1. ## Integration Problem!

Hi guys,
I am having a hard time remembering how to find this type of integral:

integral from 0 to 3 of: (y^2)(9+(4(y^2)))^(1/2) dy

I thought it had some u-sub, but that didn't work because u would equal 9 + 4y^2 but then that would make du = 8y, which is not part of the integral. Could you please help me with this? Thanks in advance!

2. Originally Posted by collegestudent321
Hi guys,
I am having a hard time remembering how to find this type of integral:

integral from 0 to 3 of: (y^2)(9+(4(y^2)))^(1/2) dy

I thought it had some u-sub, but that didn't work because u would equal 9 + 4y^2 but then that would make du = 8y, which is not part of the integral. Could you please help me with this? Thanks in advance!
You could do a trig substitution. $\displaystyle 2y = 3 \tan t$

if you really want a u-stub, you'd probably have to do it twice. unless you have good insight...

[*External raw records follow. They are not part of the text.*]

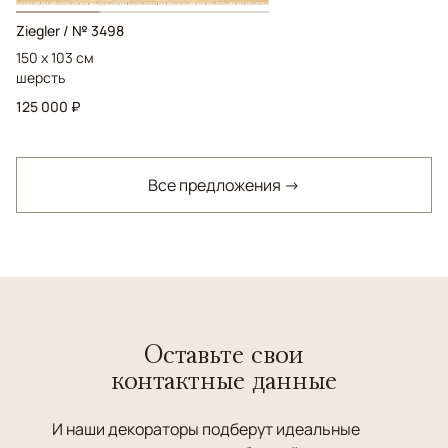
Ziegler / № 3498
150 x 103 см
шерсть
125 000 ₽
Все предложения →
Оставьте свои
контактные данные
И наши декораторы подберут идеальные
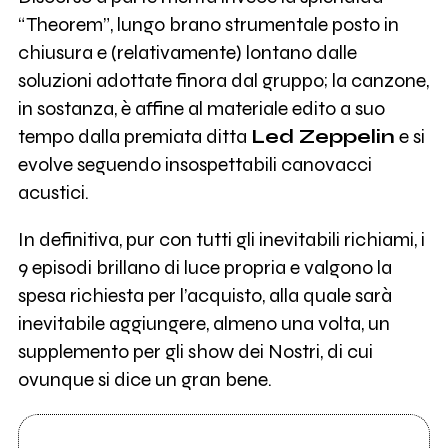
“Theorem”, lungo brano strumentale posto in
chiusura e (relativamente) lontano dalle
soluzioni adottate finora dal gruppo; la canzone,
in sostanza, è affine al materiale edito a suo
tempo dalla premiata ditta
Led Zeppelin
e si
evolve seguendo insospettabili canovacci
acustici.
In definitiva, pur con tutti gli inevitabili richiami, i
9 episodi brillano di luce propria e valgono la
spesa richiesta per l’acquisto, alla quale sarà
inevitabile aggiungere, almeno una volta, un
supplemento per gli show dei Nostri, di cui
ovunque si dice un gran bene.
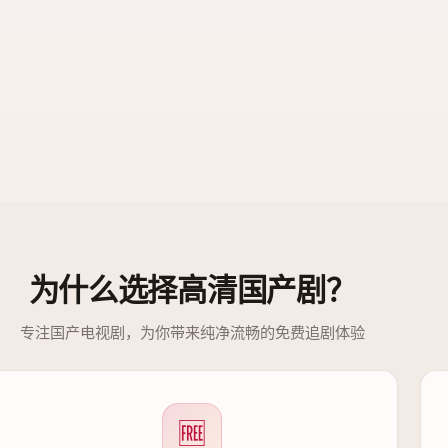
为什么选择
高清国产剧
？
专注国产电视剧，为你带来纯净流畅的免费追剧体验
🆓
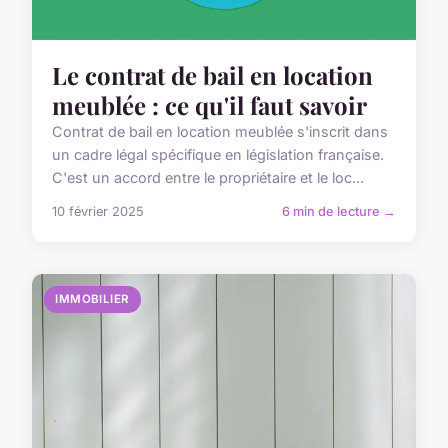
Le contrat de bail en location
meublée : ce qu'il faut savoir
Contrat de bail en location meublée s'inscrit dans
un cadre légal spécifique en législation française.
C'est un accord entre le propriétaire et le loc...
10 février 2025
6 min de lecture →
IMMOBILIER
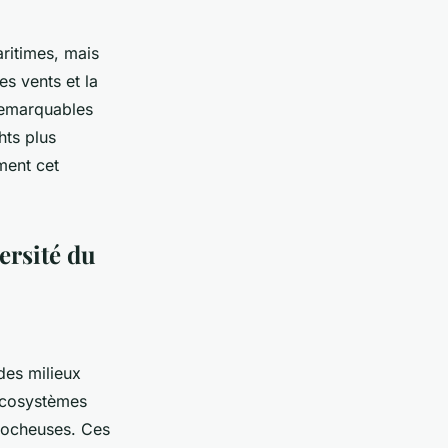
ritimes, mais
es vents et la
 remarquables
hts plus
ment cet
ersité du
des milieux
 écosystèmes
 rocheuses. Ces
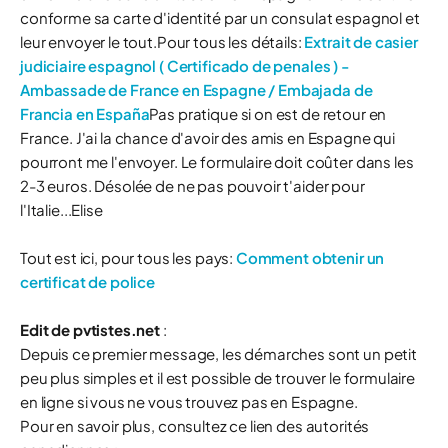
conforme sa carte d'identité par un consulat espagnol et
leur envoyer le tout.Pour tous les détails:
Extrait de casier
judiciaire espagnol ( Certificado de penales ) -
Ambassade de France en Espagne / Embajada de
Francia en España
Pas pratique si on est de retour en
France. J'ai la chance d'avoir des amis en Espagne qui
pourront me l'envoyer. Le formulaire doit coûter dans les
2-3 euros. Désolée de ne pas pouvoir t'aider pour
l'Italie...Elise
Tout est ici, pour tous les pays:
Comment obtenir un
certificat de police
Edit de pvtistes.net
:
Depuis ce premier message, les démarches sont un petit
peu plus simples et il est possible de trouver le formulaire
en ligne si vous ne vous trouvez pas en Espagne.
Pour en savoir plus, consultez ce lien des autorités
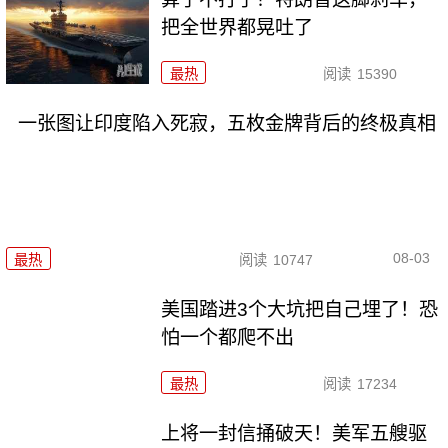
把全世界都晃吐了
最热
阅读
15390
一张图让印度陷入死寂，五枚金牌背后的终极真相
08-03
最热
阅读
10747
美国踏进3个大坑把自己埋了！恐
怕一个都爬不出
最热
阅读
17234
上将一封信捅破天！美军五艘驱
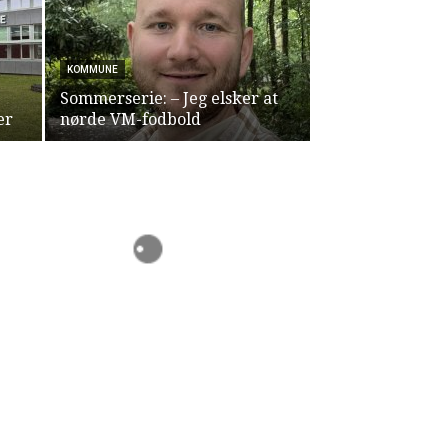
KOMMUNE
Sommerserie: – Jeg elsker at
er
nørde VM-fodbold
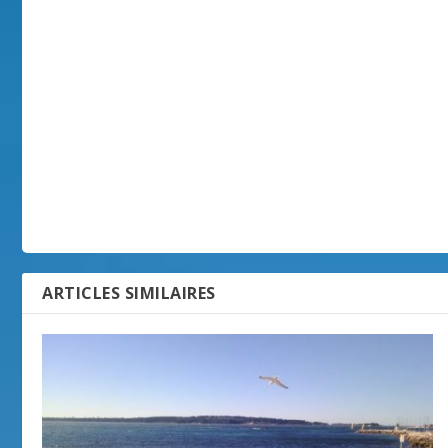
ARTICLES SIMILAIRES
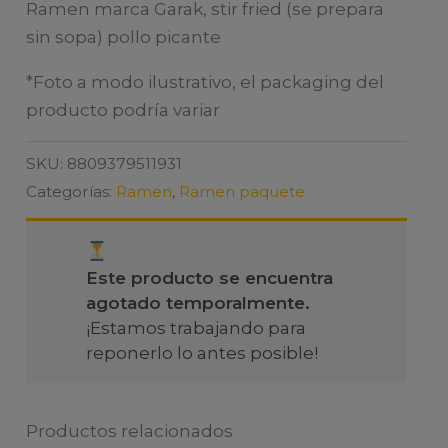
Ramen marca Garak, stir fried (se prepara
sin sopa) pollo picante
*Foto a modo ilustrativo, el packaging del
producto podría variar
SKU:
8809379511931
Categorías:
Ramen
,
Ramen paquete
Este producto se encuentra
agotado temporalmente.
¡Estamos trabajando para
reponerlo lo antes posible!
Productos relacionados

3. ok, so 2y = 3tan t, so 2 dy = 3sec^2 t or dy = 3/2 sec^2 t, now the integral is: (9/4)tan^2 t (3(sec^2 t) dt
now im stuck again

4. * i meant (9/4)tan^2 t (3(sect)) dt
sorry

5. Originally Posted by collegestudent321
* i meant (9/4)tan^2 t (3(sect)) dt
sorry
that is not what I got.

I end up with $\displaystyle \frac {81}8 \int \tan^2 t \sec^3 t~dt$

6. oh ok, yea thats right... so then does that simplify to (81/8) integral of: sec^5 t - sec^3 t dt
or is that not the right way to do it?

7. Originally Posted by collegestudent321
oh ok, yea thats right... so then does that simplify to (81/8) integral of: sec^5 t - sec^3 t dt
or is that not the right way to do it?
that is fine. now, you begin the painful process of integrating things like $\displaystyle \sec^5 t$ and $\displaystyle \sec^3 t$! You can use integration by parts or reduction formulas.

just leave the $\displaystyle \int \sec^3 t~dt$ for a while. Apply the reduction formula to the $\displaystyle \int \sec^5 t ~dt$, and you can simplify in such a way that you only have to work on $\displaystyle \int \sec^3 t~dt$ in the end.

8. ok, so is there is an easier way to simplify that expression? or is there no way around this painful process? just curious so i can see all the different ways (if there are any)

9. Originally Posted by collegestudent321
ok, so is there is an easier way to simplify that expression? or is there no way around this painful process? just curious so i can see all the different ways (if there are any)
Use the fact (which can be derived via integration by parts) that $\displaystyle \int \sec^n x~dx = \frac 1{n - 1} \tan x \sec^{n - 2} x + \frac {n - 2}{n - 1} \int \sec^{n - 2} x ~dx$. if you use that on the first integral, you end up with

$\displaystyle \frac 14 \tan t \sec^3 t - \frac 14 \int \sec^3 t~dt$

and $\displaystyle \int \sec^3 t~dt$ is something you can do by parts, or reuse the above formula with $\displaystyle n = 3$. Or the easy way is to look up the formula for it. most texts will have the integral for $\displaystyle \sec^3 x$ listed in the book cover

10. where did the - 1/4 come from... im getting + 3/4

11. Originally Posted by collegestudent321
where did the - 1/4 come from... im getting + 3/4
...remember that $\displaystyle - \int \sec^3 t~dt$ we had before...! 3/4 - 1 = -1/4

12. oh ok, yea that makes sense

13. ok, so i got: the first integral is: (1/12)(sec t)
and the second integral is: (1/8)((sec t)(tan t) + ln(sec x + tan x))

for some reason that doesn't feel like its right, but im not sure.

14. Originally Posted by collegestudent321
ok, so i got: the first integral is: (1/12)(sec t)
and the second integral is: (1/8)((sec t)(tan t) + ln(sec x + tan x))

for some reason that doesn't feel like its right, but im not sure.
$\displaystyle \int \sec^3 t~dt = \frac 12 \sec t \tan t + \frac 12 \ln |\sec t + \tan t| + C$

just plug that in, and remember to back substitute. Your original problem was in the variable $\displaystyle x$, you must switch back to it.